** Given entries follows **
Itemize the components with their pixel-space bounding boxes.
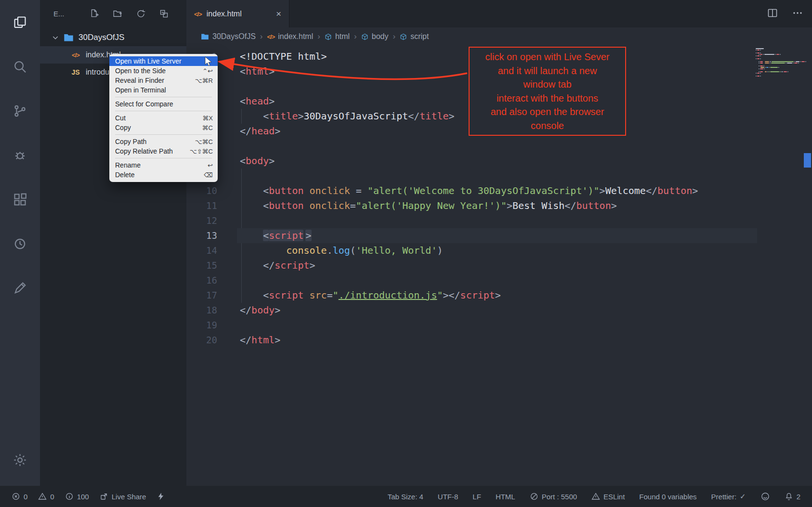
html-file-icon: </> (194, 10, 202, 18)
source-control-icon[interactable] (0, 89, 40, 133)
breadcrumb-item-30daysofjs[interactable]: 30DaysOfJS (201, 32, 256, 41)
menu-item-copy-relative-path[interactable]: Copy Relative Path⌥⇧⌘C (109, 146, 218, 156)
line-number: 10 (186, 183, 217, 198)
code-line[interactable]: 16 (186, 273, 757, 288)
history-icon[interactable] (0, 221, 40, 266)
prettier-indicator[interactable]: Prettier: ✓ (711, 492, 746, 501)
explorer-title: E... (53, 10, 65, 18)
status-left: 0 0 100 Live Share (12, 492, 165, 501)
menu-item-open-to-the-side[interactable]: Open to the Side⌃↩ (109, 66, 218, 76)
notifications-bell[interactable]: 2 (785, 492, 800, 501)
refresh-icon[interactable] (136, 9, 146, 19)
info-counter[interactable]: 100 (65, 492, 89, 501)
live-server-port[interactable]: Port : 5500 (530, 492, 577, 501)
collapse-all-icon[interactable] (159, 9, 169, 19)
run-debug-icon[interactable] (0, 133, 40, 177)
menu-item-open-in-terminal[interactable]: Open in Terminal (109, 85, 218, 95)
error-icon (12, 492, 20, 501)
breadcrumb-separator: › (317, 32, 320, 41)
encoding-indicator[interactable]: UTF-8 (438, 493, 458, 501)
code-line[interactable]: 11 <button onclick="alert('Happy New Yea… (186, 198, 757, 213)
live-share-label: Live Share (112, 493, 146, 501)
eslint-indicator[interactable]: ESLint (591, 492, 625, 501)
menu-item-open-with-live-server[interactable]: Open with Live Server (109, 56, 218, 66)
code-line[interactable]: 20</html> (186, 333, 757, 348)
notification-count: 2 (797, 493, 800, 501)
new-file-icon[interactable] (90, 9, 100, 19)
code-line[interactable]: 9 (186, 169, 757, 183)
cube-icon (325, 33, 332, 40)
minimap[interactable] (756, 48, 800, 77)
breadcrumb-item-body[interactable]: body (361, 32, 389, 41)
breadcrumb-item-html[interactable]: html (325, 32, 350, 41)
menu-separator (115, 134, 212, 135)
eslint-warning-icon (591, 492, 600, 501)
cube-icon (400, 33, 407, 40)
editor-actions (767, 0, 803, 27)
code-line[interactable]: 19 (186, 318, 757, 333)
menu-item-cut[interactable]: Cut⌘X (109, 113, 218, 123)
menu-item-copy-path[interactable]: Copy Path⌥⌘C (109, 137, 218, 146)
more-actions-icon[interactable] (792, 7, 803, 21)
tab-size-indicator[interactable]: Tab Size: 4 (388, 493, 423, 501)
code-line[interactable]: 14 console.log('Hello, World') (186, 243, 757, 258)
variables-indicator[interactable]: Found 0 variables (639, 493, 696, 501)
breadcrumb: 30DaysOfJS›</>index.html›html›body›scrip… (186, 27, 812, 46)
line-number: 16 (186, 273, 217, 288)
live-share-button[interactable]: Live Share (100, 492, 146, 501)
menu-separator (115, 111, 212, 111)
new-folder-icon[interactable] (113, 9, 123, 19)
extensions-icon[interactable] (0, 177, 40, 221)
split-editor-icon[interactable] (767, 7, 778, 21)
tab-label: index.html (207, 10, 242, 18)
feedback-smiley-icon[interactable] (760, 492, 770, 501)
menu-item-select-for-compare[interactable]: Select for Compare (109, 99, 218, 109)
line-number: 18 (186, 303, 217, 318)
code-line[interactable]: 8<body> (186, 154, 757, 169)
language-indicator[interactable]: HTML (496, 493, 515, 501)
code-line[interactable]: 13 <script> (186, 228, 757, 243)
problems-errors[interactable]: 0 (12, 492, 27, 501)
code-line[interactable]: 15 </script> (186, 258, 757, 273)
breadcrumb-item-index-html[interactable]: </>index.html (267, 32, 313, 41)
tab-index-html[interactable]: </> index.html × (186, 0, 289, 27)
port-icon (530, 492, 538, 501)
breadcrumb-separator: › (393, 32, 395, 41)
context-menu: Open with Live ServerOpen to the Side⌃↩R… (109, 54, 218, 182)
code-line[interactable]: 10 <button onclick = "alert('Welcome to … (186, 183, 757, 198)
chevron-down-icon (52, 34, 59, 41)
annotation-box: click on open with Live Sever and it wil… (469, 47, 626, 136)
code-line[interactable]: 7 (186, 139, 757, 154)
folder-name: 30DaysOfJS (79, 33, 124, 42)
eol-indicator[interactable]: LF (472, 493, 481, 501)
breadcrumb-label: 30DaysOfJS (212, 32, 256, 41)
line-number: 17 (186, 288, 217, 303)
breadcrumb-label: script (410, 32, 429, 41)
breadcrumb-separator: › (260, 32, 263, 41)
code-line[interactable]: 12 (186, 213, 757, 228)
settings-gear-icon[interactable] (0, 438, 40, 482)
breadcrumb-label: body (372, 32, 389, 41)
code-line[interactable]: 17 <script src="./introduction.js"></scr… (186, 288, 757, 303)
explorer-icon[interactable] (0, 0, 40, 44)
search-icon[interactable] (0, 44, 40, 89)
tab-bar: </> index.html × (186, 0, 812, 27)
menu-item-reveal-in-finder[interactable]: Reveal in Finder⌥⌘R (109, 76, 218, 85)
close-icon[interactable]: × (276, 9, 281, 18)
cube-icon (361, 33, 368, 40)
feedback-icon[interactable] (0, 266, 40, 310)
breadcrumb-label: index.html (278, 32, 313, 41)
menu-item-delete[interactable]: Delete⌫ (109, 170, 218, 180)
annotation-line: console (471, 119, 624, 133)
menu-item-copy[interactable]: Copy⌘C (109, 123, 218, 132)
scrollbar-marker[interactable] (804, 153, 811, 168)
code-line[interactable]: 18</body> (186, 303, 757, 318)
explorer-header: E... (40, 0, 186, 27)
warning-icon (38, 492, 47, 501)
bolt-button[interactable] (157, 492, 165, 501)
breadcrumb-separator: › (354, 32, 357, 41)
tree-item-folder[interactable]: 30DaysOfJS (40, 29, 186, 46)
breadcrumb-item-script[interactable]: script (400, 32, 429, 41)
menu-item-rename[interactable]: Rename↩ (109, 160, 218, 170)
problems-warnings[interactable]: 0 (38, 492, 54, 501)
** End of Given entries **
- [Assignment]:
Write out the records once more, exactly as they stand, with no images.

- [Result of the exercise]:
Itemize the components with their pixel-space bounding boxes.
html-file-icon: </> (194, 10, 202, 18)
source-control-icon[interactable] (0, 89, 40, 133)
breadcrumb-item-30daysofjs[interactable]: 30DaysOfJS (201, 32, 256, 41)
menu-item-copy-relative-path[interactable]: Copy Relative Path⌥⇧⌘C (109, 146, 218, 156)
line-number: 10 (186, 183, 217, 198)
code-line[interactable]: 16 (186, 273, 757, 288)
history-icon[interactable] (0, 221, 40, 266)
prettier-indicator[interactable]: Prettier: ✓ (711, 492, 746, 501)
explorer-title: E... (53, 10, 65, 18)
status-left: 0 0 100 Live Share (12, 492, 165, 501)
menu-item-open-to-the-side[interactable]: Open to the Side⌃↩ (109, 66, 218, 76)
notifications-bell[interactable]: 2 (785, 492, 800, 501)
refresh-icon[interactable] (136, 9, 146, 19)
info-counter[interactable]: 100 (65, 492, 89, 501)
live-server-port[interactable]: Port : 5500 (530, 492, 577, 501)
collapse-all-icon[interactable] (159, 9, 169, 19)
run-debug-icon[interactable] (0, 133, 40, 177)
menu-item-open-in-terminal[interactable]: Open in Terminal (109, 85, 218, 95)
error-icon (12, 492, 20, 501)
breadcrumb-separator: › (317, 32, 320, 41)
encoding-indicator[interactable]: UTF-8 (438, 493, 458, 501)
code-line[interactable]: 11 <button onclick="alert('Happy New Yea… (186, 198, 757, 213)
live-share-label: Live Share (112, 493, 146, 501)
eslint-indicator[interactable]: ESLint (591, 492, 625, 501)
menu-item-open-with-live-server[interactable]: Open with Live Server (109, 56, 218, 66)
code-line[interactable]: 20</html> (186, 333, 757, 348)
notification-count: 2 (797, 493, 800, 501)
new-file-icon[interactable] (90, 9, 100, 19)
code-line[interactable]: 9 (186, 169, 757, 183)
cube-icon (325, 33, 332, 40)
minimap[interactable] (756, 48, 800, 77)
breadcrumb-item-body[interactable]: body (361, 32, 389, 41)
breadcrumb-item-html[interactable]: html (325, 32, 350, 41)
menu-separator (115, 134, 212, 135)
eslint-warning-icon (591, 492, 600, 501)
cube-icon (400, 33, 407, 40)
editor-actions (767, 0, 803, 27)
code-line[interactable]: 19 (186, 318, 757, 333)
menu-item-cut[interactable]: Cut⌘X (109, 113, 218, 123)
menu-item-copy-path[interactable]: Copy Path⌥⌘C (109, 137, 218, 146)
more-actions-icon[interactable] (792, 7, 803, 21)
tab-size-indicator[interactable]: Tab Size: 4 (388, 493, 423, 501)
code-line[interactable]: 14 console.log('Hello, World') (186, 243, 757, 258)
variables-indicator[interactable]: Found 0 variables (639, 493, 696, 501)
breadcrumb: 30DaysOfJS›</>index.html›html›body›scrip… (186, 27, 812, 46)
line-number: 16 (186, 273, 217, 288)
live-share-button[interactable]: Live Share (100, 492, 146, 501)
menu-separator (115, 111, 212, 111)
new-folder-icon[interactable] (113, 9, 123, 19)
extensions-icon[interactable] (0, 177, 40, 221)
split-editor-icon[interactable] (767, 7, 778, 21)
tab-label: index.html (207, 10, 242, 18)
feedback-smiley-icon[interactable] (760, 492, 770, 501)
menu-item-select-for-compare[interactable]: Select for Compare (109, 99, 218, 109)
line-number: 18 (186, 303, 217, 318)
code-line[interactable]: 8<body> (186, 154, 757, 169)
language-indicator[interactable]: HTML (496, 493, 515, 501)
code-line[interactable]: 13 <script> (186, 228, 757, 243)
problems-errors[interactable]: 0 (12, 492, 27, 501)
code-line[interactable]: 15 </script> (186, 258, 757, 273)
breadcrumb-item-index-html[interactable]: </>index.html (267, 32, 313, 41)
tab-index-html[interactable]: </> index.html × (186, 0, 289, 27)
port-icon (530, 492, 538, 501)
breadcrumb-separator: › (393, 32, 395, 41)
context-menu: Open with Live ServerOpen to the Side⌃↩R… (109, 54, 218, 182)
code-line[interactable]: 10 <button onclick = "alert('Welcome to … (186, 183, 757, 198)
chevron-down-icon (52, 34, 59, 41)
annotation-box: click on open with Live Sever and it wil… (469, 47, 626, 136)
code-line[interactable]: 7 (186, 139, 757, 154)
folder-name: 30DaysOfJS (79, 33, 124, 42)
eol-indicator[interactable]: LF (472, 493, 481, 501)
breadcrumb-label: 30DaysOfJS (212, 32, 256, 41)
line-number: 17 (186, 288, 217, 303)
breadcrumb-label: script (410, 32, 429, 41)
breadcrumb-separator: › (260, 32, 263, 41)
code-line[interactable]: 12 (186, 213, 757, 228)
settings-gear-icon[interactable] (0, 438, 40, 482)
breadcrumb-label: body (372, 32, 389, 41)
code-line[interactable]: 17 <script src="./introduction.js"></scr… (186, 288, 757, 303)
explorer-icon[interactable] (0, 0, 40, 44)
search-icon[interactable] (0, 44, 40, 89)
tab-bar: </> index.html × (186, 0, 812, 27)
menu-item-reveal-in-finder[interactable]: Reveal in Finder⌥⌘R (109, 76, 218, 85)
close-icon[interactable]: × (276, 9, 281, 18)
cube-icon (361, 33, 368, 40)
feedback-icon[interactable] (0, 266, 40, 310)
breadcrumb-label: index.html (278, 32, 313, 41)
menu-item-delete[interactable]: Delete⌫ (109, 170, 218, 180)
annotation-line: console (471, 119, 624, 133)
menu-item-copy[interactable]: Copy⌘C (109, 123, 218, 132)
scrollbar-marker[interactable] (804, 153, 811, 168)
code-line[interactable]: 18</body> (186, 303, 757, 318)
explorer-header: E... (40, 0, 186, 27)
warning-icon (38, 492, 47, 501)
bolt-button[interactable] (157, 492, 165, 501)
breadcrumb-separator: › (354, 32, 357, 41)
tree-item-folder[interactable]: 30DaysOfJS (40, 29, 186, 46)
breadcrumb-item-script[interactable]: script (400, 32, 429, 41)
menu-item-rename[interactable]: Rename↩ (109, 160, 218, 170)
problems-warnings[interactable]: 0 (38, 492, 54, 501)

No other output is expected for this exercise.